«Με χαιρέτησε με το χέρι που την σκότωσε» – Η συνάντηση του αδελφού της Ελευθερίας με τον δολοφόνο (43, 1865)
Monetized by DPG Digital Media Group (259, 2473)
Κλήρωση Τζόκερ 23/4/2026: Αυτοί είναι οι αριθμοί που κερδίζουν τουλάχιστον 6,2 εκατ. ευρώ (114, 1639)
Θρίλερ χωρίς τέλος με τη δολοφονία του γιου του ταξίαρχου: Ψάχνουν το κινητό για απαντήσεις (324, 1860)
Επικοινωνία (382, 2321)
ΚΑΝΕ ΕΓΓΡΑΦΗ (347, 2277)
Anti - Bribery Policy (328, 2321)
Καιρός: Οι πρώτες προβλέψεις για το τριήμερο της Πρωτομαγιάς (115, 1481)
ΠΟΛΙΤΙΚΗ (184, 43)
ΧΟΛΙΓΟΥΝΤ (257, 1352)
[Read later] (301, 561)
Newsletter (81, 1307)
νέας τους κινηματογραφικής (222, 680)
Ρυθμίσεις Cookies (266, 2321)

┄┄┄┄┄┄

ASSIGNMENT: Reproduce each line of the data without any change.

RESPONSE:
«Με χαιρέτησε με το χέρι που την σκότωσε» – Η συνάντηση του αδελφού της Ελευθερίας με τον δολοφόνο (43, 1865)
Monetized by DPG Digital Media Group (259, 2473)
Κλήρωση Τζόκερ 23/4/2026: Αυτοί είναι οι αριθμοί που κερδίζουν τουλάχιστον 6,2 εκατ. ευρώ (114, 1639)
Θρίλερ χωρίς τέλος με τη δολοφονία του γιου του ταξίαρχου: Ψάχνουν το κινητό για απαντήσεις (324, 1860)
Επικοινωνία (382, 2321)
ΚΑΝΕ ΕΓΓΡΑΦΗ (347, 2277)
Anti - Bribery Policy (328, 2321)
Καιρός: Οι πρώτες προβλέψεις για το τριήμερο της Πρωτομαγιάς (115, 1481)
ΠΟΛΙΤΙΚΗ (184, 43)
ΧΟΛΙΓΟΥΝΤ (257, 1352)
[Read later] (301, 561)
Newsletter (81, 1307)
νέας τους κινηματογραφικής (222, 680)
Ρυθμίσεις Cookies (266, 2321)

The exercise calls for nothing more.